Problem description: Copy all lines below containing "занятий".

Entries supplied:
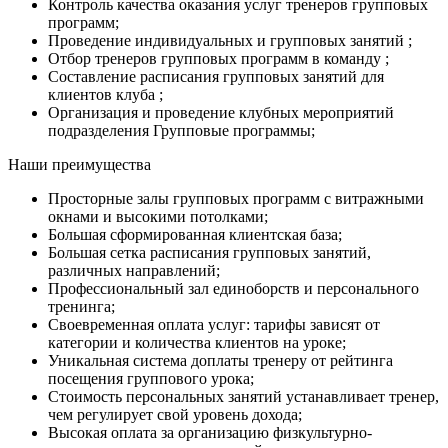
Контроль качества оказания услуг тренеров групповых
программ;
Проведение индивидуальных и групповых занятий ;
Отбор тренеров групповых программ в команду ;
Составление расписания групповых занятий для
клиентов клуба ;
Организация и проведение клубных мероприятий
подразделения Групповые программы;
Наши преимущества
Просторные залы групповых программ с витражными
окнами и высокими потолками;
Большая сформированная клиентская база;
Большая сетка расписания групповых занятий,
различных направлений;
Профессиональный зал единоборств и персонального
тренинга;
Своевременная оплата услуг: тарифы зависят от
категории и количества клиентов на уроке;
Уникальная система доплаты тренеру от рейтинга
посещения группового урока;
Стоимость персональных занятий устанавливает тренер,
чем регулирует свой уровень дохода;
Высокая оплата за организацию физкультурно-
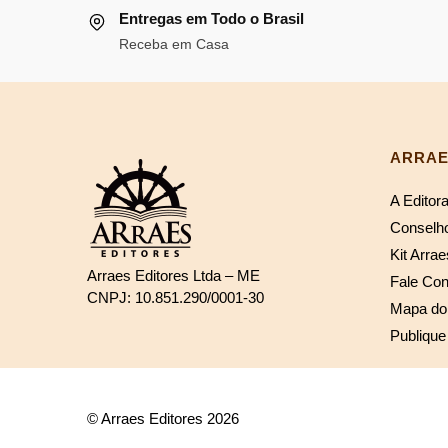
Entregas em Todo o Brasil
Receba em Casa
ARRAE
A Editor
Conselho
Kit Arrae
Arraes Editores Ltda – ME
Fale Co
CNPJ: 10.851.290/0001-30
Mapa do 
Publique
© Arraes Editores 2026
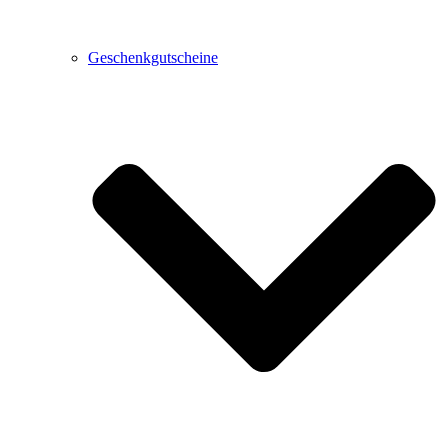
Geschenkgutscheine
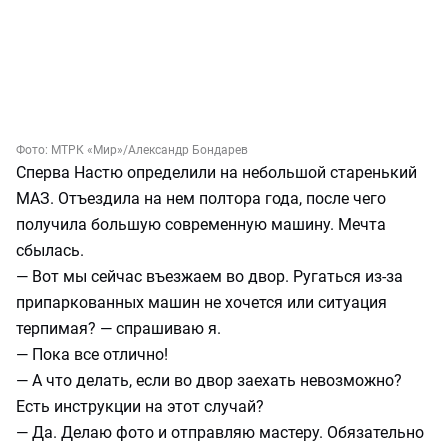
Фото:
МТРК «Мир»/Александр Бондарев
Сперва Настю определили на небольшой старенький
МАЗ. Отъездила на нем полтора года, после чего
получила большую современную машину. Мечта
сбылась.
— Вот мы сейчас въезжаем во двор. Ругаться из-за
припаркованных машин не хочется или ситуация
терпимая? — спрашиваю я.
— Пока все отлично!
— А что делать, если во двор заехать невозможно?
Есть инструкции на этот случай?
— Да. Делаю фото и отправляю мастеру. Обязательно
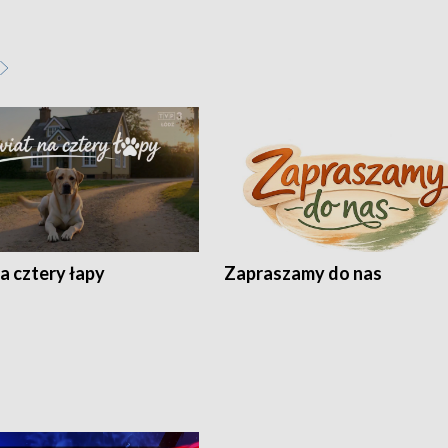
a cztery łapy
Zapraszamy do nas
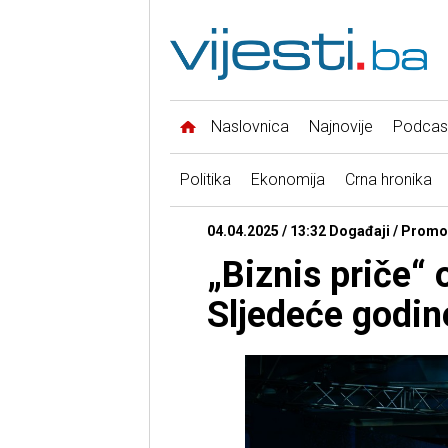
Naslovnica
Najnovije
Podcas
Politika
Ekonomija
Crna hronika
04.04.2025 / 13:32 Događaji / Promo
„Biznis priče“
Sljedeće godin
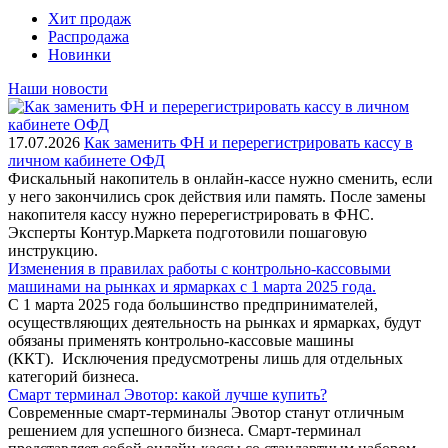
Хит продаж
Распродажа
Новинки
Наши новости
17.07.2026
Как заменить ФН и перерегистрировать кассу в
личном кабинете ОФД
Фискальный накопитель в онлайн-кассе нужно сменить, если
у него закончились срок действия или память. После замены
накопителя кассу нужно перерегистрировать в ФНС.
Эксперты Контур.Маркета подготовили пошаговую
инструкцию.
Изменения в правилах работы с контрольно-кассовыми
машинами на рынках и ярмарках с 1 марта 2025 года.
С 1 марта 2025 года большинство предпринимателей,
осуществляющих деятельность на рынках и ярмарках, будут
обязаны применять контрольно-кассовые машины
(ККТ). Исключения предусмотрены лишь для отдельных
категорий бизнеса.
Смарт терминал Эвотор: какой лучше купить?
Современные смарт-терминалы Эвотор станут отличным
решением для успешного бизнеса. Смарт-терминал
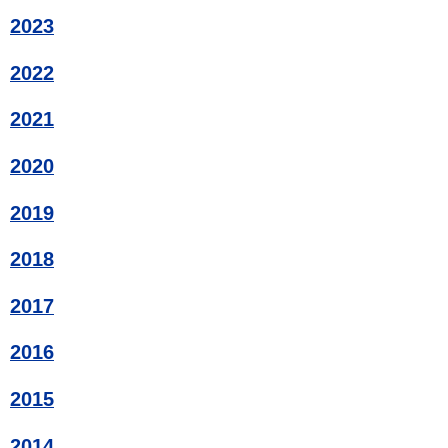
2023
2022
2021
2020
2019
2018
2017
2016
2015
2014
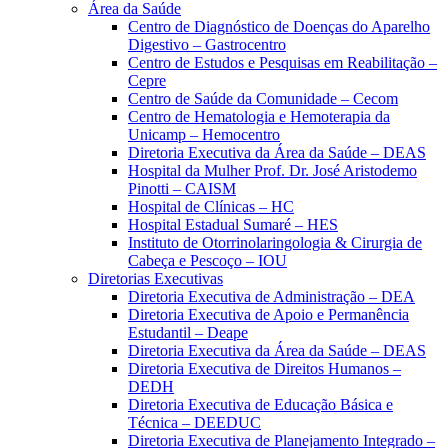
Área da Saúde
Centro de Diagnóstico de Doenças do Aparelho
Digestivo – Gastrocentro
Centro de Estudos e Pesquisas em Reabilitação –
Cepre
Centro de Saúde da Comunidade – Cecom
Centro de Hematologia e Hemoterapia da
Unicamp – Hemocentro
Diretoria Executiva da Área da Saúde – DEAS
Hospital da Mulher Prof. Dr. José Aristodemo
Pinotti – CAISM
Hospital de Clínicas – HC
Hospital Estadual Sumaré – HES
Instituto de Otorrinolaringologia & Cirurgia de
Cabeça e Pescoço – IOU
Diretorias Executivas
Diretoria Executiva de Administração – DEA
Diretoria Executiva de Apoio e Permanência
Estudantil – Deape
Diretoria Executiva da Área da Saúde – DEAS
Diretoria Executiva de Direitos Humanos –
DEDH
Diretoria Executiva de Educação Básica e
Técnica – DEEDUC
Diretoria Executiva de Planejamento Integrado –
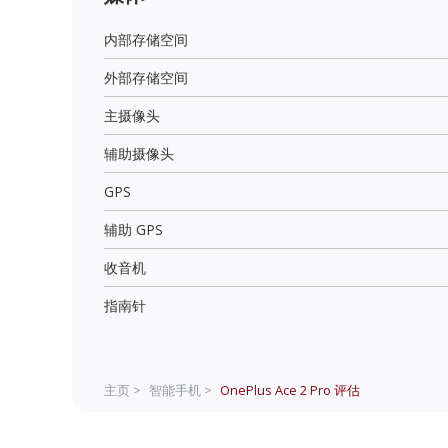
内部存储空间
外部存储空间
主摄像头
辅助摄像头
GPS
辅助 GPS
收音机
指南针
主页 >
智能手机 >
OnePlus Ace 2 Pro
评估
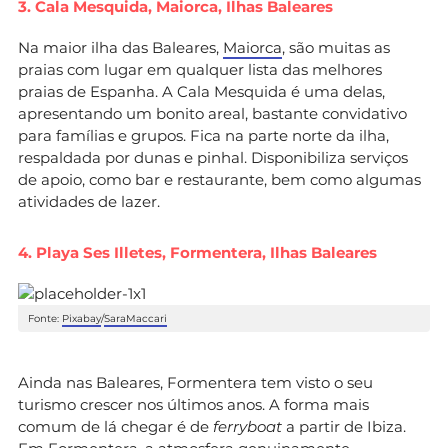
3. Cala Mesquida, Maiorca, Ilhas Baleares
Na maior ilha das Baleares,
Maiorca
, são muitas as
praias com lugar em qualquer lista das melhores
praias de Espanha. A Cala Mesquida é uma delas,
apresentando um bonito areal, bastante convidativo
para famílias e grupos. Fica na parte norte da ilha,
respaldada por dunas e pinhal. Disponibiliza serviços
de apoio, como bar e restaurante, bem como algumas
atividades de lazer.
4. Playa Ses Illetes, Formentera, Ilhas Baleares
Fonte:
Pixabay
/
SaraMaccari
Ainda nas Baleares, Formentera tem visto o seu
turismo crescer nos últimos anos. A forma mais
comum de lá chegar é de
ferryboat
a partir de Ibiza.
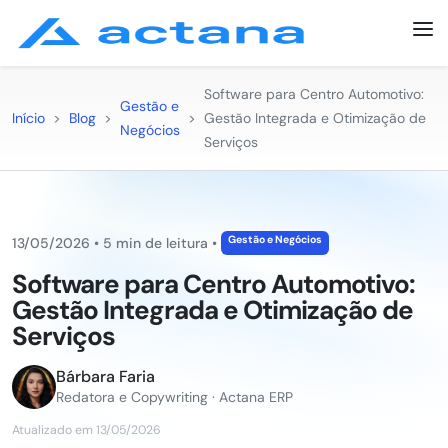
Software para Centro Automotivo:
Gestão e
Início
>
Blog
>
>
Gestão Integrada e Otimização de
Negócios
Serviços
Gestão e Negócios
13/05/2026
•
5 min de leitura
•
Software para Centro Automotivo:
Gestão Integrada e Otimização de
Serviços
Bárbara Faria
Redatora e Copywriting · Actana ERP
Atualizado em 13/05/2026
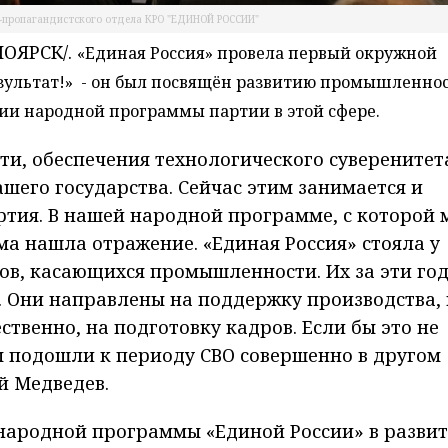
-пропагандистского отдела КРО "ЕДИНОЙ РОССИИ"
ОЯРСК/.
«Единая Россия» провела первый окружной
зультат!» - он был посвящён развитию промышленнос
ии народной программы партии в этой сфере.
и, обеспечения технологического суверенитет
шего государства. Сейчас этим занимается и
ртия. В нашей народной программе, с которой 
ема нашла отражение. «Единая Россия» стояла у
ов, касающихся промышленности. Их за эти го
. Они направлены на поддержку производства,
ственно, на подготовку кадров. Если бы это не
бы подошли к периоду СВО совершенно в другом
й Медведев.
я народной программы «Единой России» в разви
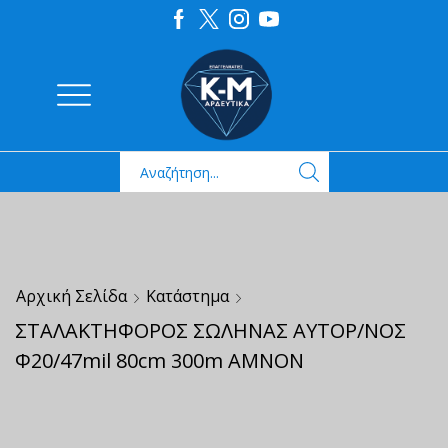
Αρχική Σελίδα
Κατάστημα
ΣΤΑΛΑΚΤΗΦΟΡΟΣ ΣΩΛΗΝΑΣ ΑΥΤΟΡ/ΝΟΣ
Φ20/47mil 80cm 300m AMNON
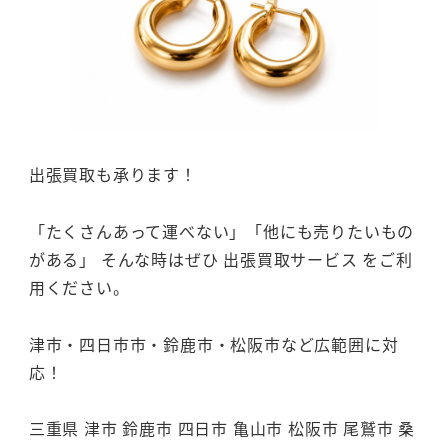
出張買取も承ります！
「たくさんあって運べない」「他にも売りたいもの
がある」 そんな時はぜひ 出張買取サービス をご利
用ください。
津市・四日市市・鈴鹿市・松阪市など広範囲に対
応！
三重県 津市 鈴鹿市 四日市 亀山市 松阪市 尾鷲市 桑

Solution to this problem:
Проведение индивидуальных и групповых занятий ;
Составление расписания групповых занятий для
Большая сетка расписания групповых занятий,
Стоимость персональных занятий устанавливает тренер,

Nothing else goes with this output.